Mendengar perkataan ku, guru itu mengeluarkan ekspresi tidak yakin. Ia nampak bingung.


Guru itu kemudian mengeluarkan smartphone dari sakunya, ia nampak sedang mengirim pesan kepada seseorang. Setelah beberapa saat, Smartphonenya mengeluarkan bunyi getaran, tanda balasan telah masuk.


"Haaah... Kalau memang seperti itu, mohon informasikan lebih lanjut." Gumamnya sembari menyentuh layar smartphonenya, dengan gaya mengetik. Aku simpulkan dia sedang mengirim balasan kepada seseorang yang dari tadi ia hubungi melalui pesan teks.


"Ehem... Maaf, sepertinya saya memang tidak salah masuk kelas." Katanya setelah membetulkan ekspresi ragunya.


Aku dan kawan sekelasku saling bertukar tatapan ragu setelah mendengar pernyataan guru itu. Kami semua kebingungan, mengapa tiba-tiba ada pergantian mata pelajaran seperti ini... Sebenarnya kami tidak perlu bingung lagi, karena sedari awal masuk akademi, kami tidak pernah diberikan jadwal pelajaran yang pasti. Tapi tetap saja, rasanya tidak nyaman kalau mengganti jadwal pelajaran setelah berbulan-bulan kami memasuki akademi ini.

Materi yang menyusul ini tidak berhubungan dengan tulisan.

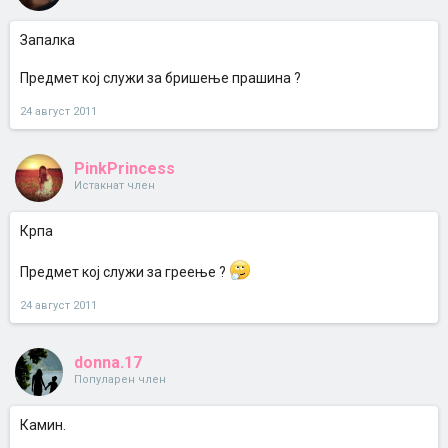
Запалка
Предмет кој служи за бришење прашина ?
24 август 2011
PinkPrincess
Истакнат член
Крпа
Предмет кој служи за греење ?
24 август 2011
donna.17
Популарен член
Камин.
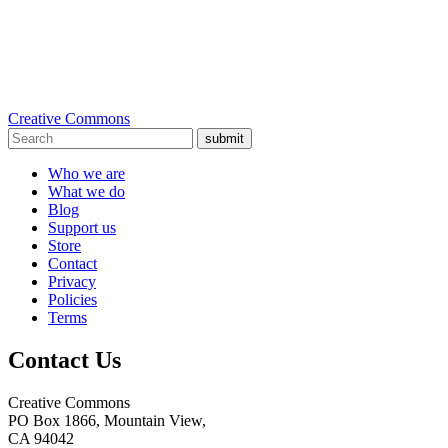
Creative Commons
submit
Who we are
What we do
Blog
Support us
Store
Contact
Privacy
Policies
Terms
Contact Us
Creative Commons
PO Box 1866, Mountain View,
CA 94042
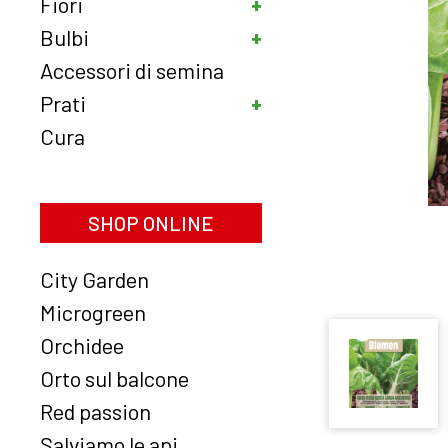
Fiori
Bulbi
Accessori di semina
Prati
Cura
SHOP ONLINE
City Garden
Microgreen
Orchidee
Orto sul balcone
Red passion
Salviamo le api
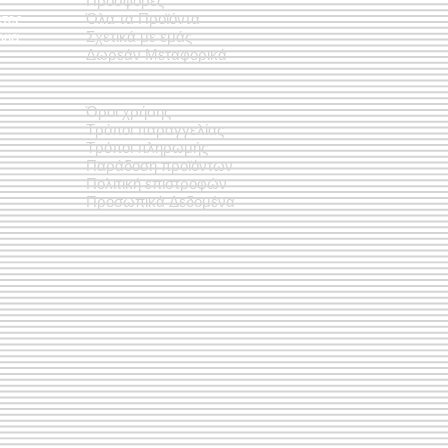
Προσφορές
έτες
Όλα τα Προϊόντα
νια
Σχετικά με εμάς
Δωρεάν Μεταφορικά
Όροι χρήσης
Τρόποι παραγγελίας
Τρόποι πληρωμής
Παράδοση προϊόντων
Πολιτική επιστροφών
Προσωπικά Δεδομένα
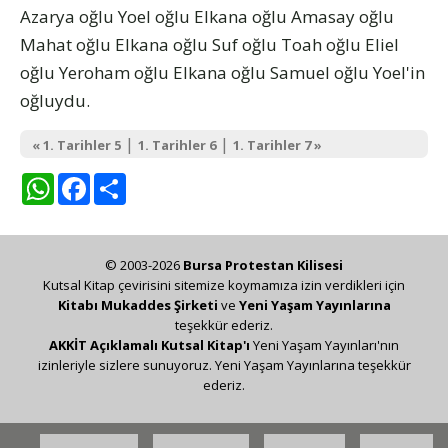
Azarya oğlu Yoel oğlu Elkana oğlu Amasay oğlu
Mahat oğlu Elkana oğlu Suf oğlu Toah oğlu Eliel
oğlu Yeroham oğlu Elkana oğlu Samuel oğlu Yoel'in
oğluydu.
|
|
« 1. Tarihler 5
1. Tarihler 6
1. Tarihler 7 »
WhatsApp
Facebook
Share
© 2003-2026
Bursa Protestan Kilisesi
Kutsal Kitap çevirisini sitemize koymamıza izin verdikleri için
Kitabı Mukaddes Şirketi
ve
Yeni Yaşam Yayınlarına
teşekkür ederiz.
AKKİT Açıklamalı Kutsal Kitap'ı
Yeni Yaşam Yayınları'nın
izinleriyle sizlere sunuyoruz. Yeni Yaşam Yayınlarına teşekkür
ederiz.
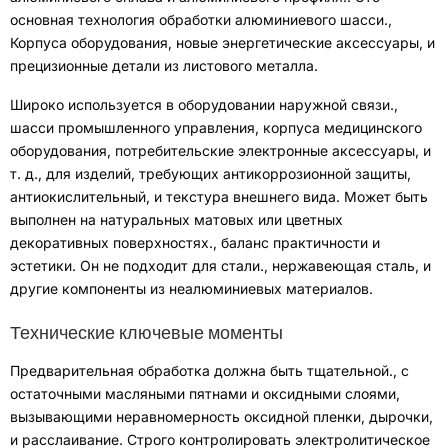
основная технология обработки алюминиевого шасси.
,
Корпуса оборудования
,
новые энергетические аксессуары
,
и
прецизионные детали из листового металла
.
Широко используется в оборудовании наружной связи.
,
шасси промышленного управления
,
корпуса медицинского
оборудования
,
потребительские электронные аксессуары
, и
т. д.,
для изделий, требующих антикоррозионной защиты
,
антиокислительный
,
и текстура внешнего вида
.
Может быть
выполнен на натуральных матовых или цветных
декоративных поверхностях.
,
баланс практичности и
эстетики
.
Он не подходит для стали.
, нержавеющая сталь,
и
другие компоненты из неалюминиевых материалов
.
Технические ключевые моменты
Предварительная обработка должна быть тщательной.
,
с
остаточными масляными пятнами и оксидными слоями,
вызывающими неравномерность оксидной пленки
,
дырочки
,
и расслаивание
.
Строго контролировать электролитическое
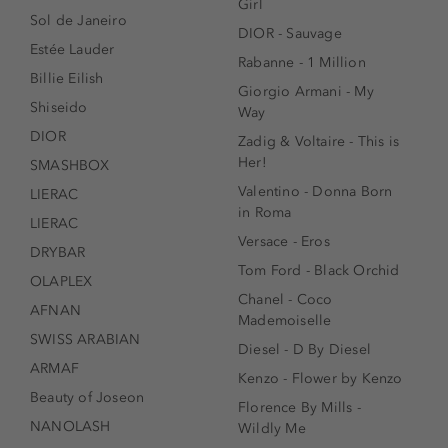
Girl
Sol de Janeiro
DIOR - Sauvage
Estée Lauder
Rabanne - 1 Million
Billie Eilish
Giorgio Armani - My
Shiseido
Way
DIOR
Zadig & Voltaire - This is
Her!
SMASHBOX
Valentino - Donna Born
LIERAC
in Roma
LIERAC
Versace - Eros
DRYBAR
Tom Ford - Black Orchid
OLAPLEX
Chanel - Coco
AFNAN
Mademoiselle
SWISS ARABIAN
Diesel - D By Diesel
ARMAF
Kenzo - Flower by Kenzo
Beauty of Joseon
Florence By Mills -
NANOLASH
Wildly Me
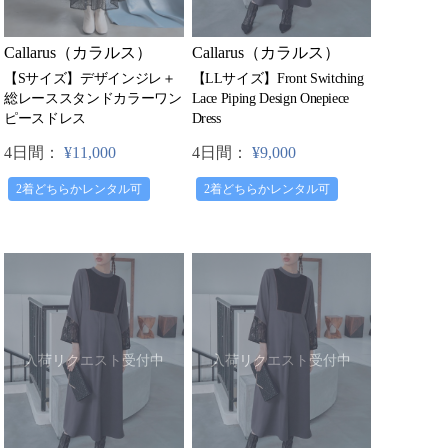
Callarus（カラルス）
Callarus（カラルス）
【LLサイズ】Front Switching
【Sサイズ】デザインジレ＋
Lace Piping Design Onepiece
総レーススタンドカラーワン
Dress
ピースドレス
4日間：
¥9,000
4日間：
¥11,000
2着どちらかレンタル可
2着どちらかレンタル可
入荷リクエスト受付中
入荷リクエスト受付中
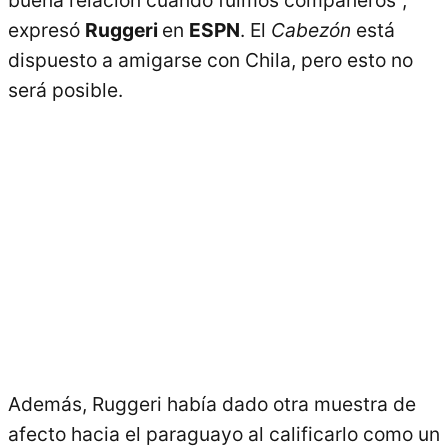
buena relación cuando fuimos compañeros",
expresó
Ruggeri
en
ESPN
. El
Cabezón
está
dispuesto a amigarse con Chila, pero esto no
será posible.
Además, Ruggeri había dado otra muestra de
afecto hacia el paraguayo al calificarlo como un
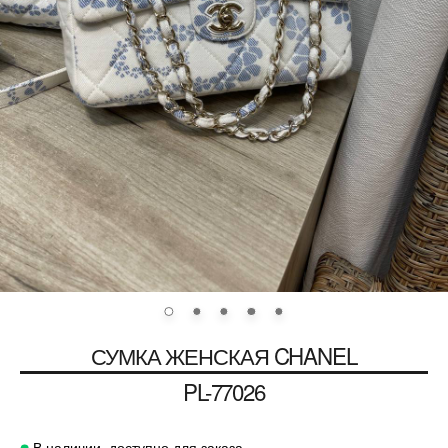
СУМКА ЖЕНСКАЯ
CHANEL
PL-77026
В наличии, доступно для заказа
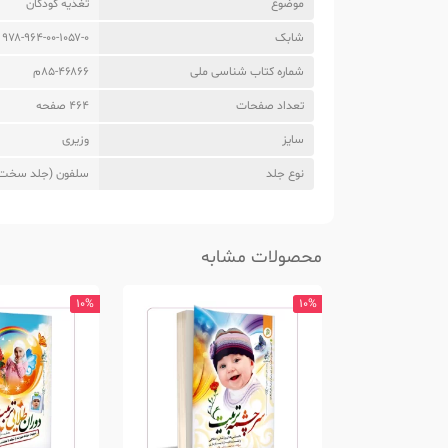
موضوع
تغذیه کودکان
شابک
۹۷۸-۹۶۴-۰۰-۱۰۵۷-۰
شماره کتاب شناسی ملی
۸۵-۴۶۸۶۶م
تعداد صفحات
464 صفحه
سایز
وزیری
نوع جلد
سلفون (جلد سخت
محصولات مشابه
10%
10%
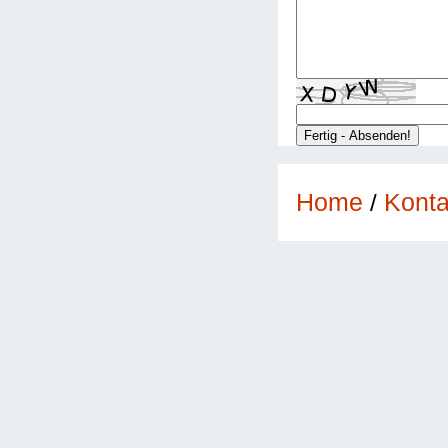
Konta
Home
/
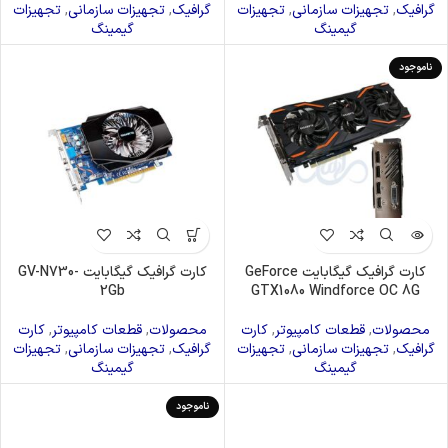
گرافیک
,
تجهیزات سازمانی
,
تجهیزات
گرافیک
,
تجهیزات سازمانی
,
تجهیزات
گیمینگ
گیمینگ
ناموجود
کارت گرافیک گیگابایت GeForce
کارت گرافیک گیگابایت GV-N730-
2Gb
GTX1080 Windforce OC 8G
محصولات
,
قطعات کامپیوتر
,
کارت
محصولات
,
قطعات کامپیوتر
,
کارت
گرافیک
,
تجهیزات سازمانی
,
تجهیزات
گرافیک
,
تجهیزات سازمانی
,
تجهیزات
گیمینگ
گیمینگ
ناموجود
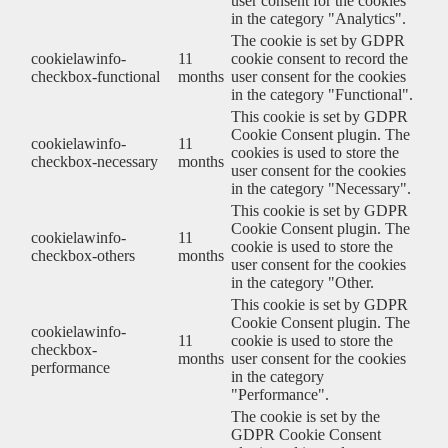
user consent for the cookies
in the category "Analytics".
The cookie is set by GDPR
cookielawinfo-
11
cookie consent to record the
checkbox-functional
months
user consent for the cookies
in the category "Functional".
This cookie is set by GDPR
Cookie Consent plugin. The
cookielawinfo-
11
cookies is used to store the
checkbox-necessary
months
user consent for the cookies
in the category "Necessary".
This cookie is set by GDPR
Cookie Consent plugin. The
cookielawinfo-
11
cookie is used to store the
checkbox-others
months
user consent for the cookies
in the category "Other.
This cookie is set by GDPR
Cookie Consent plugin. The
cookielawinfo-
11
cookie is used to store the
checkbox-
months
user consent for the cookies
performance
in the category
"Performance".
The cookie is set by the
GDPR Cookie Consent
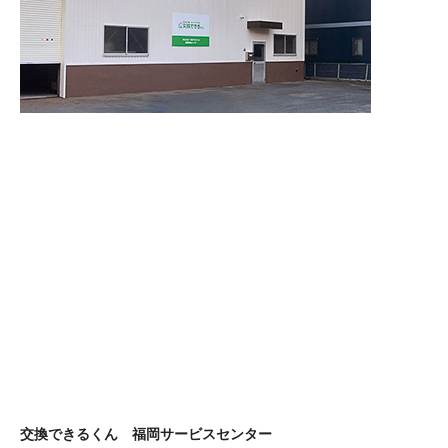
交換できるくん 福岡サービスセンター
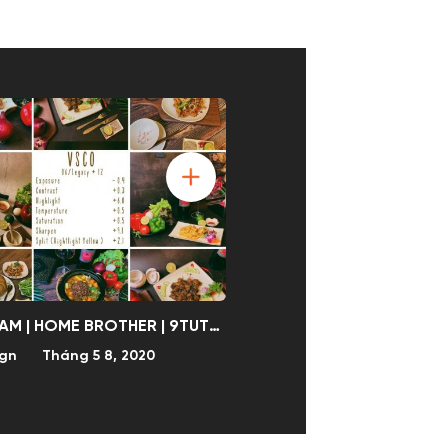
VSCO CAM | HOME BROTHER | 9TUTORIAL
ign
Tháng 5 8, 2020
9Design
Tháng 4 17, 2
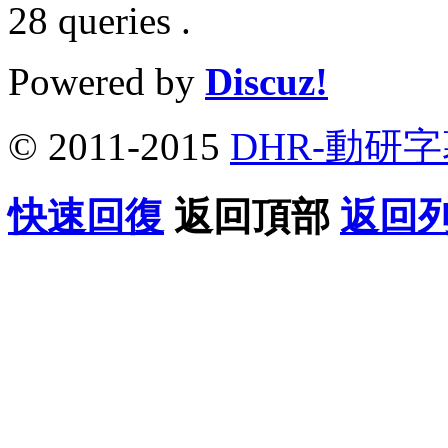
28 queries .
Powered by
Discuz!
© 2011-2015
DHR-動研
快速回復
返回頂部
返回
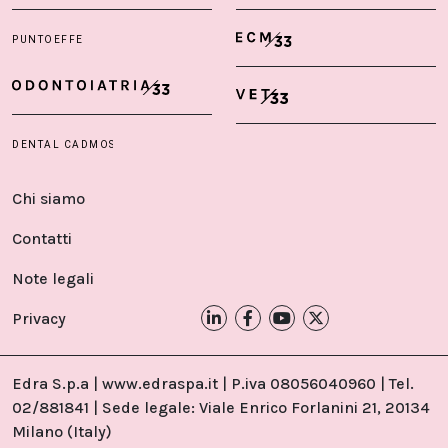
Chi siamo
Contatti
Note legali
Privacy
Edra S.p.a | www.edraspa.it | P.iva 08056040960 | Tel.
02/881841 | Sede legale: Viale Enrico Forlanini 21, 20134
Milano (Italy)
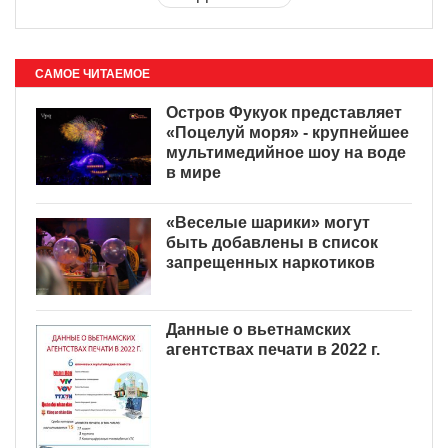
САМОЕ ЧИТАЕМОЕ
Остров Фукуок представляет
«Поцелуй моря» - крупнейшее
мультимедийное шоу на воде
в мире
«Веселые шарики» могут
быть добавлены в список
запрещенных наркотиков
Данные о вьетнамских
агентствах печати в 2022 г.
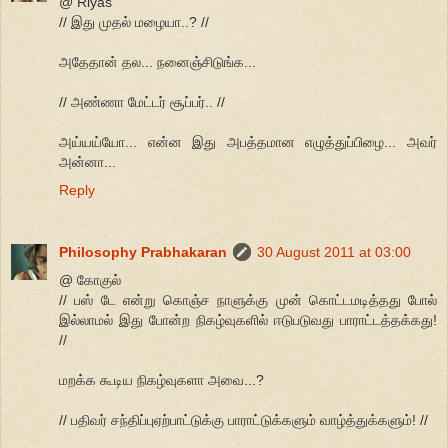
@ Riyas
// இது முதல் மழையா..? //
அதேதான் தல... நனைஞ்சிடுங்க...
// அண்ணா மேட்டர் சூப்பர்.. //
அய்யய்யோ... என்ன இது அபத்தமான எழுத்துப்பிழை... அவர்
அன்னா...
Reply
Philosophy Prabhakaran
30 August 2011 at 03:00
@ கோகுல்
// பஸ் டே என்று கொஞ்ச நாளுக்கு முன் கொட்டமடித்தது போல்
இல்லாமல் இது போன்ற நிகழ்வுகளில் ஈடுபடுவது பாராட்டத்தக்கது!
//
மறக்க கூடிய நிகழ்வுகளா அவை...?
// பதிவர் சந்திப்புஏற்பாட்டுக்கு பாராட்டுக்களும் வாழ்த்துக்களும்! //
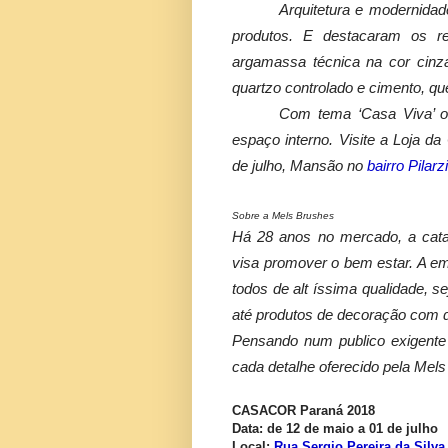
Arquitetura e modernida
produtos. E destacaram os r
argamassa técnica na cor cinza
quartzo controlado e cimento, qu
Com tema ‘Casa Viva’ o
espaço interno. Visite a Loja 
de julho, Mansão no
bairro Pilar
Sobre a Mels Brushes
Há 28 anos no mercado,
a cat
visa promover o bem estar. A e
todos de alt íssima qualidade, s
até
produtos de decoração com
Pensando num publico exigente
cada detalhe oferecido pela Mel
CASACOR Paraná 2018
Data
: de 12 de maio a 01 de julho
Local
:
Rua Sergio Pereira da Silva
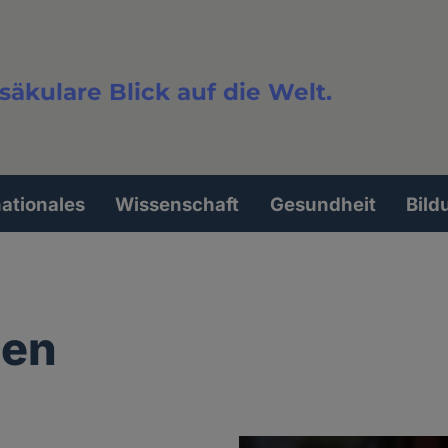
säkulare Blick auf die Welt.
extsuche
nationales
Wissenschaft
Gesundheit
Bild
gen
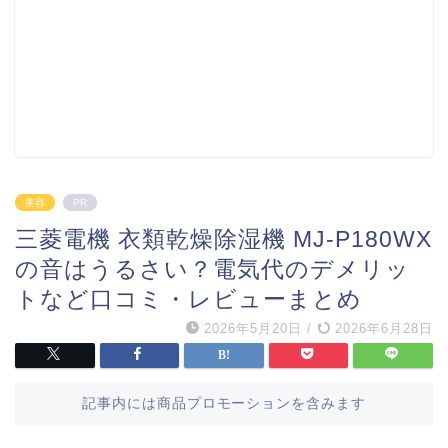
美容
PR
三菱電機 衣類乾燥除湿機 MJ-P180WX
の音はうるさい？電気代のデメリッ
トなど口コミ・レビューまとめ
2026年5月20日
/
2026年6月28日
記事内には商品プロモーションを含みます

"Saya akan memperkenalkan diri saya terlebih dahulu. Nama saya Jhon Jiménez. Saya akan menjadi instruktur kalian selama turnamen antar kelas berlangsung." Guru laki-laki bernama Jhon Jiménez, memiliki penampilan berkulit putih, berambut coklat keriting tebal. Ia menggunakan kacamata bulat diwajahnya, dengan ekspresi wajah yang memberikan kesan kalau dia sangat kelelahan. Bahkan terdapat kantung mata di bagian bawah matanya.


Guru berkacamata itu, mengatakan sesuatu yang semakin membuat kami bingung. Menjadi instruktur kami, dan turnamen kelas. Semua informasi yang ia berikan sama sekali tidak dapat kami proses dengan otak kami. Hal ini wajar, karena ia sama sekali tidak menjelaskan apapun! Jika ia memberikan penjelasan, mungkin kami bisa sedikit paham apa yang hendak ia sampaikan.


"Apa maksud anda dengan turnamen kelas?" Tanya Alexandria.


"Kalian tidak tahu? Ini aneh, seharusnya selebarannya sudah di tempel di papan pengumuman."


"Jalankan selebaran, letak papan pengumuman saja kami tidak tahu." Kata Alexandria.


"Hmm...? Bukankah papan itu ada di dekat tangga? Kalian tidak menyadarinya?"


Aaaah.... Pantas saja banyak sekali murid yang berkumpul di dekat tangga saat kami kembali kekelas barusan. Rupanya di sana terdapat papan pengumuman.


Aku menyadari hal ini saat menaiki tangga, aku melihat banyak sekali murid yang berkumpul di dekat tangga, melihat kearah dinding. Karena tidak ingin berkerumunan, aku tidak repot-repot mengecek apa yang tengah dilakukan murid-murid itu, jadi aku mengabaikannya. Sedangkan untuk kawan sekelas ku sendiri, mereka ingin segera pergi ke tempat sepi untuk mengekspresikan kekesalan mereka, karena itulah mereka tidak menyadari hal ini.


Tapi yang jadi pertanyaan sekarang adalah.... Sejak kapan papan itu ada disana? Selama kami melewati tangga lantai tiga, kami tidak pernah melihat papan itu.